Apología del Evangelio
No saben ustedes, amigos lectores, cómo agradezco el haberme encontrado, un día, con el texto del Evangelio. Con qué avidez lo leí, hace ya muchos años, y con qué regusto vuelvo a pasar sus páginas grávidas de amores divinos y esperanzas humanas. No lo saben bien ustedes. Cuando alguien dice que no cree, le recomiendo su lectura. Si cansado de la vida, le aconsejo el solaz de sus palabras. Si ciego, su luz inextinguible. Si sordo, sus gritos de justicia. Si enfermo, el fármaco eficaz de sus promesas. Si pobre, el tesoro de sus riquezas. Si muerto, el sonido triunfal de la victoria inmarcesible.
No hallo otro libro más útil al hombre. Todos cuantos se escribieron antes de él, con sinceras ansias de ayudar al prójimo, le prefiguran. Todos cuantos tras él se han escrito, bebiendo de sus aguas fontales, le profetizan. Él está ahí, frente a mí y frente a ustedes, cual viático a la espera de que el caminante de él se nutra y fortalezca. ¡Demasiado expuesto hacer la caminata de la vida sin el alimento de esta palabra para todos escrita! Cuantas veces fracasé, se debió a no contar con su ayuda. Cuantas veces fui vencido o me equivoqué, a ignorarlo se debió la causa. Él encierra las señales del camino, las claves de la verdad, los secretos de la vida. Ahí está, frente a mí y frente a ustedes, a la espera.
El Evangelio, que declara dichosos a los pobres, a los mansos, a los afligidos, a los sedientos de justicia, a los misericordiosos, a los limpios de corazón, a los pacificadores y a los que son perseguidos a causa de su mensaje, tiene duras palabras para los ricos, los hartos, los que ríen y los que se confabulan con el sistema.
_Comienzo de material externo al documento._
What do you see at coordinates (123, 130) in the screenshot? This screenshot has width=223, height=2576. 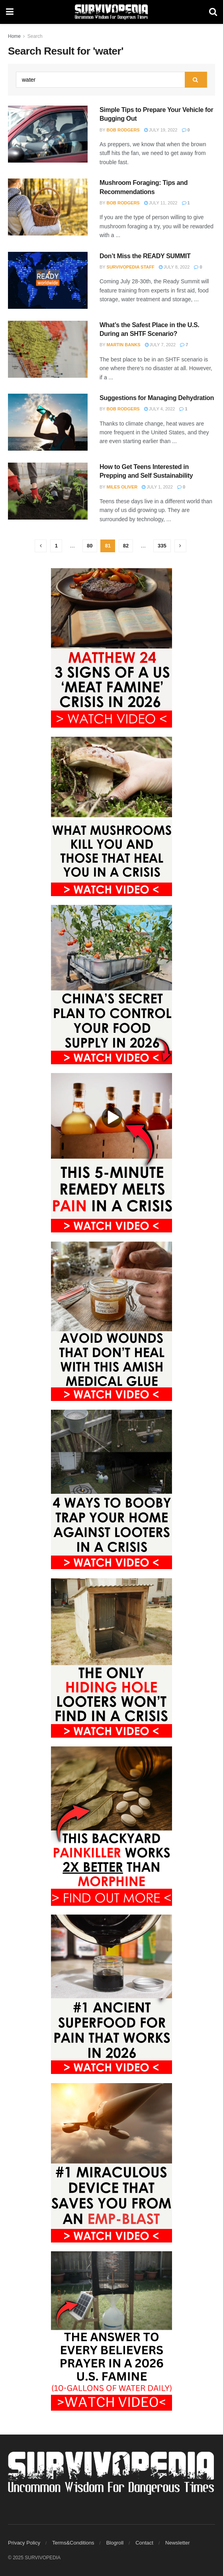 I see `Bob Rodgers` at bounding box center [123, 130].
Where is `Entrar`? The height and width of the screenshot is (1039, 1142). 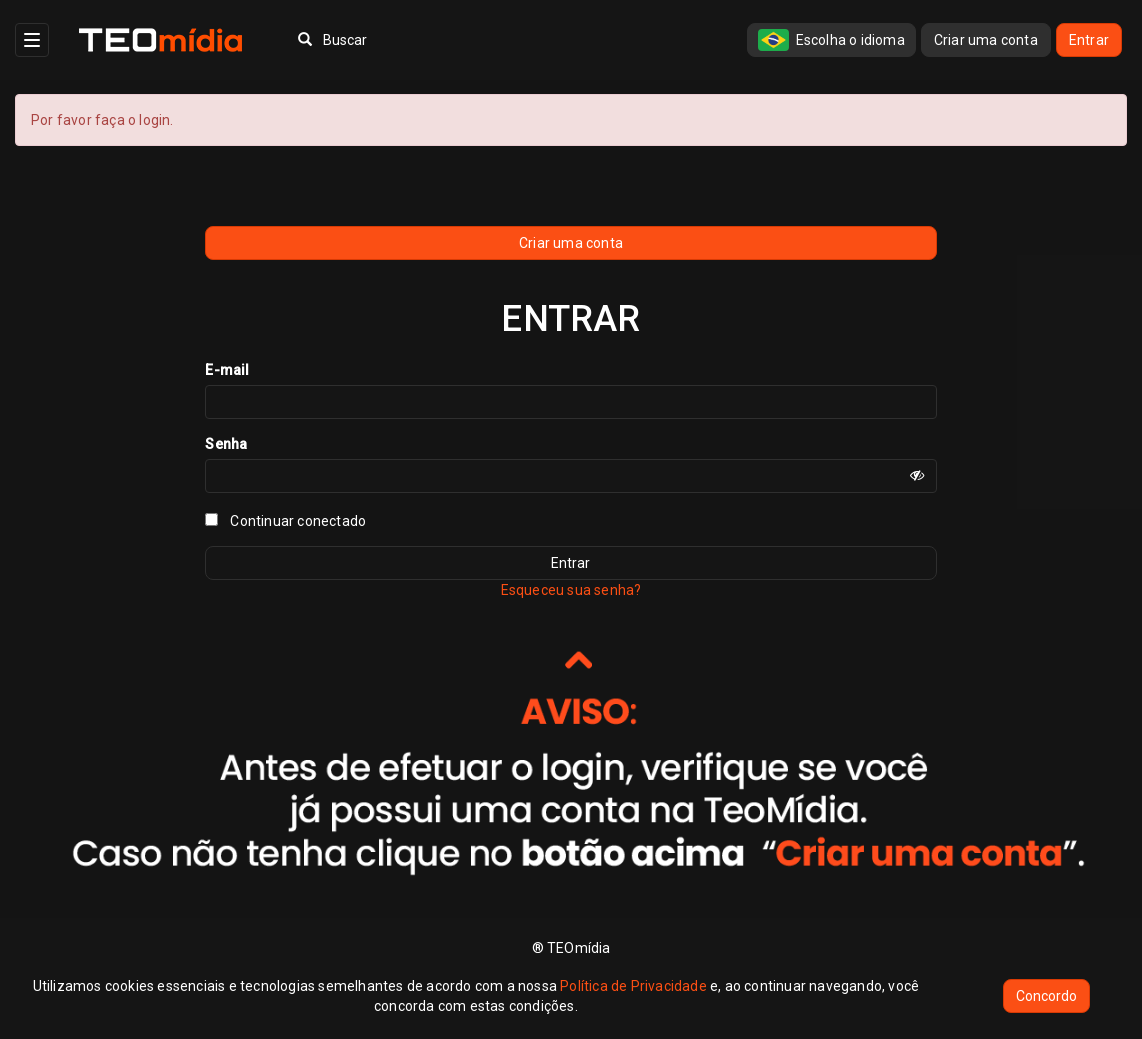 Entrar is located at coordinates (1089, 40). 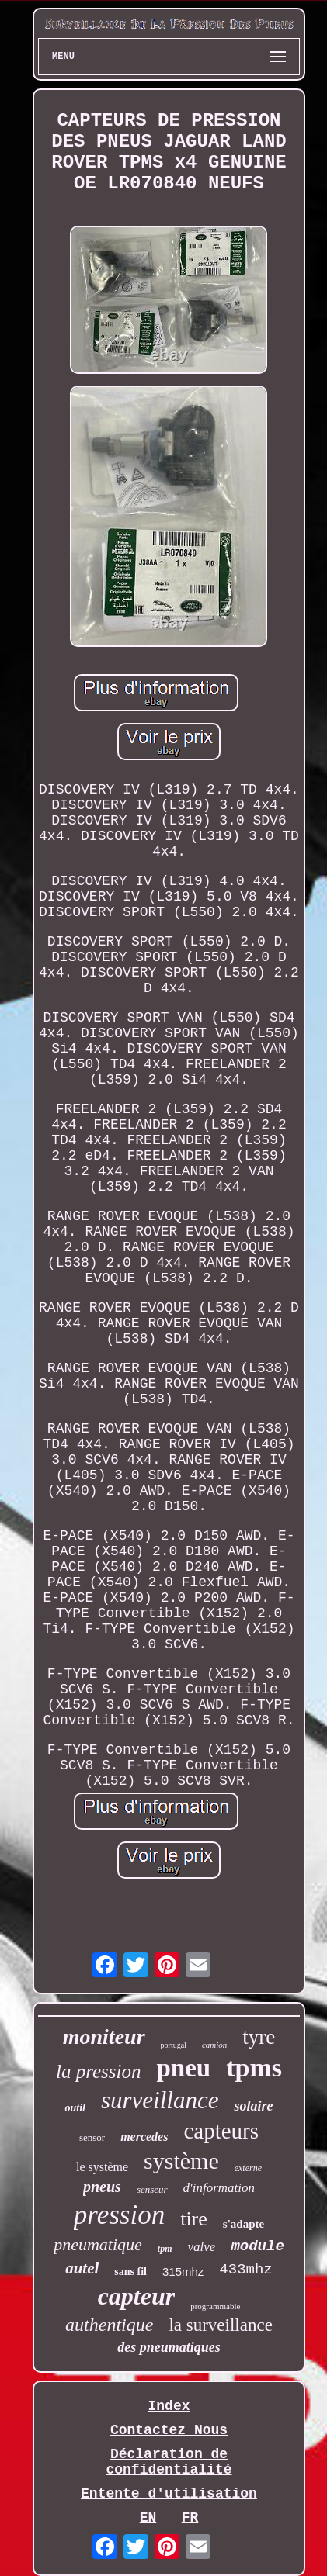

Y no porque, aparentemente, se esté en uno u otro bando. No. Él va a la raíz. No acepta la ofrenda del pío, si éste no se ha reconciliado con su hermano. Llama adúltero, también, a quien mira con ojos impúdicos. No cree en el sí o el no que va arropado de juramento. Ni acepta la venganza, ni el sólo amor a aquellos por quienes somos amados. Ni la limosna, penitencia y oración pregonadas.
Si toda esa enseñanza la resume en la regla de oro de que nos portemos con los demás como queremos que los demás se porten con nosotros, he de destacar que, además, el Evangelio me hable de Jesucristo, el Hombre y el Nombre sobre todo hombre y sobre todo nombre. Sus parábolas, su ayuda a los enfermos, su cercanía con los pobres y pecadores, su amor incondicional, su entrega hasta la muerte horrenda… ¡Anden! Busquen ustedes por ahí, a ver si hay algo parecido a que se le pueda llamar Evangelio, y no habré dicho nada.